Pfizer took on debt to fund recent acquisitions, and leadership has said that debt reduction ranks above resuming buybacks. That capital plan matters for the dividend, since interest costs pull from the same pool of cash that could otherwise go to shareholders. As debt rolls down, the board gains more flexibility on raises.

Rating agencies also watch that balance. A steady or improved credit rating usually signals that lenders are comfortable with both the current dividend and the debt load, while a downgrade can hint at pressure to conserve cash.

Board Policy And Track Record

The board has now increased the annual dividend for well over a decade in a row. That track record, backed by hundreds of consecutive quarterly payments, sends a clear message that management wants investors to see Pfizer as a regular income name. Of course, that message only holds weight as long as cash flow and profits stay aligned with the payout.

When you read new dividend declarations or press releases, the main items to watch are the per share amount, the ex-dividend date, and any commentary about capital allocation priorities. Small changes in wording can signal whether the board feels relaxed or cautious about the coming year.

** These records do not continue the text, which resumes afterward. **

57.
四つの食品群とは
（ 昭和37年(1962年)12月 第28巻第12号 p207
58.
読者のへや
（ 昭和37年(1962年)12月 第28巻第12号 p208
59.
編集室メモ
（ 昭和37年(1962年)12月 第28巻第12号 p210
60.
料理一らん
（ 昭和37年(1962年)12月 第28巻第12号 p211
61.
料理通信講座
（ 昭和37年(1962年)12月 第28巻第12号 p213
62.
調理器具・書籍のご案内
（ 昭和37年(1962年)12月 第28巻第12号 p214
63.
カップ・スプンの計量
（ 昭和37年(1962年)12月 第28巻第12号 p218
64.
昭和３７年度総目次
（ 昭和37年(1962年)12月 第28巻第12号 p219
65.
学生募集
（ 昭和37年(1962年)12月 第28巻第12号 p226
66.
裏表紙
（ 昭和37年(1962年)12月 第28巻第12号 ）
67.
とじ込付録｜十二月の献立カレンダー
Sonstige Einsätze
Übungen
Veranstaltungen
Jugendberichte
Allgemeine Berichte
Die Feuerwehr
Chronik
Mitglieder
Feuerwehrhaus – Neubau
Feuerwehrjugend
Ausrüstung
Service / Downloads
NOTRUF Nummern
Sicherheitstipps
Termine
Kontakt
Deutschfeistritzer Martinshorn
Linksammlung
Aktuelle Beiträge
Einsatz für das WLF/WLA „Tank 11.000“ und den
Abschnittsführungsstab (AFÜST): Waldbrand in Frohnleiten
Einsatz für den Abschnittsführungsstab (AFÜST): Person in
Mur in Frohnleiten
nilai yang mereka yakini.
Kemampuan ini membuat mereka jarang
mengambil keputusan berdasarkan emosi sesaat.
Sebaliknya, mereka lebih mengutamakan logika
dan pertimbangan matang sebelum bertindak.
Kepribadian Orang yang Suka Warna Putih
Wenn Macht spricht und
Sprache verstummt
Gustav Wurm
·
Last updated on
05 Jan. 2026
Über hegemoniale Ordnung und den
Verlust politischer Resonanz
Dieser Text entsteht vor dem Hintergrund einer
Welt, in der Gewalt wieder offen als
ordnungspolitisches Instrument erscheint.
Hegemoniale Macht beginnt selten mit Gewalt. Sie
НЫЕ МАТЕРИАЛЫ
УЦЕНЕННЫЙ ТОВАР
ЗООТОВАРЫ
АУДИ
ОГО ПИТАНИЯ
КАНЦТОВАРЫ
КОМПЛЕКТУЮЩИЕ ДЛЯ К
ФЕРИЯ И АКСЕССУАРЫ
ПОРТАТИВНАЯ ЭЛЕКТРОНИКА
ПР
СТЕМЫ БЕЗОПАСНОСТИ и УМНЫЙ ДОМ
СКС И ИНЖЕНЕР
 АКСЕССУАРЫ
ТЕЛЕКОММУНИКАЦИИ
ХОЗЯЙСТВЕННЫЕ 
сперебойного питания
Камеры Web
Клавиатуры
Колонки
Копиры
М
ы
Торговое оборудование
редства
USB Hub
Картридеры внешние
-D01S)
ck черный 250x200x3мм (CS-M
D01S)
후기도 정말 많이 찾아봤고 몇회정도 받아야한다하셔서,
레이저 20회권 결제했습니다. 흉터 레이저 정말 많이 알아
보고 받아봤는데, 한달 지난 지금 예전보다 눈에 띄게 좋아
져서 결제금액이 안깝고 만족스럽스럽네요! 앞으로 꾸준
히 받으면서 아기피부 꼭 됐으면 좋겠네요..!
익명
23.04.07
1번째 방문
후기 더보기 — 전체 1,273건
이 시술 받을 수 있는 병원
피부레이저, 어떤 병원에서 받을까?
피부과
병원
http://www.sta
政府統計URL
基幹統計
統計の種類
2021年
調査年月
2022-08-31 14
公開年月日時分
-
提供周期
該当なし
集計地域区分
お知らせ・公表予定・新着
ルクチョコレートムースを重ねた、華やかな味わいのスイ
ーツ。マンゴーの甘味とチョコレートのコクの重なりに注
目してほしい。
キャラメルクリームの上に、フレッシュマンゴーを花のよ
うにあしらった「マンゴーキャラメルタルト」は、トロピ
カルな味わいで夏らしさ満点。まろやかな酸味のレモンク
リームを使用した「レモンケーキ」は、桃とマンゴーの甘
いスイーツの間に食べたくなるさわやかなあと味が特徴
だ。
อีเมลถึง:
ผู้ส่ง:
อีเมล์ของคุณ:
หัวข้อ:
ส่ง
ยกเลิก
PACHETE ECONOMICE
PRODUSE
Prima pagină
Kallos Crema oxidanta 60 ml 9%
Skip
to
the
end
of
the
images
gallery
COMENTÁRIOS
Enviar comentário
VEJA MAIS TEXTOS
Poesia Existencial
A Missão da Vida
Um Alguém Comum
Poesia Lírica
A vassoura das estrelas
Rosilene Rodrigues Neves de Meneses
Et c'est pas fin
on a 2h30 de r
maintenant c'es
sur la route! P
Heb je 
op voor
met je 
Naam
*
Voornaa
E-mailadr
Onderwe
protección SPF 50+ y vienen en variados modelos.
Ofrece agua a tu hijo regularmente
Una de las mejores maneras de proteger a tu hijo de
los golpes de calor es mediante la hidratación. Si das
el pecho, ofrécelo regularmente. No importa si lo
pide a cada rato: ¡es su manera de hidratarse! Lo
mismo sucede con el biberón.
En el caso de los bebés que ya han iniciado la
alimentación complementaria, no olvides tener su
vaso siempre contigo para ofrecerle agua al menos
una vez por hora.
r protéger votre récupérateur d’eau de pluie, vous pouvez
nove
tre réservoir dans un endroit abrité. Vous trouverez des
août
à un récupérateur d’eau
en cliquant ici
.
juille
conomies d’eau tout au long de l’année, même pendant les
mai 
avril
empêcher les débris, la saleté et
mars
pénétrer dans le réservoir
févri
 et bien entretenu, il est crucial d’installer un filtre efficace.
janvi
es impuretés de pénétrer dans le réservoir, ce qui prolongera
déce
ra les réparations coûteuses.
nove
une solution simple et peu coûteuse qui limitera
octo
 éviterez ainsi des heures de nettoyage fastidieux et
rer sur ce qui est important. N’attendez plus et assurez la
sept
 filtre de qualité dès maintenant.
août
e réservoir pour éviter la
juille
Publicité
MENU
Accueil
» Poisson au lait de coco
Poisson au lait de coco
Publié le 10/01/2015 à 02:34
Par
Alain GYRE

How Pfizer Dividend Might Fit Your Plan

Pfizer sits in a group of large drug companies that throw off meaningful cash and send a large slice of it back to shareholders. For an income focused portfolio, a stock with a yield near seven percent and a long streak of quarterly payments can play a steadying role, especially when paired with holdings that grow faster but pay less today.

At the same time, a high yield never turns a stock into a bond. Earnings can swing, drug trials can miss, regulators can push back on prices, and cash flow can tighten. Before you lean heavily on Pfizer or any single name for income, stress test your plan under slower growth or a dividend freeze, and speak with a licensed adviser who understands your full financial situation.

So, how much dividend does pfizer pay? Right now the headline number sits near $0.43 per share each quarter, or about $1.72 a year, which works out to a yield in the mid single digits based on recent prices. The long payout streak and steady raise history give that stream some appeal, yet the market clearly bakes in risk through the discounted share price. Your task is to weigh that trade off in the context of your goals, time horizon, and tolerance for bumps along the way.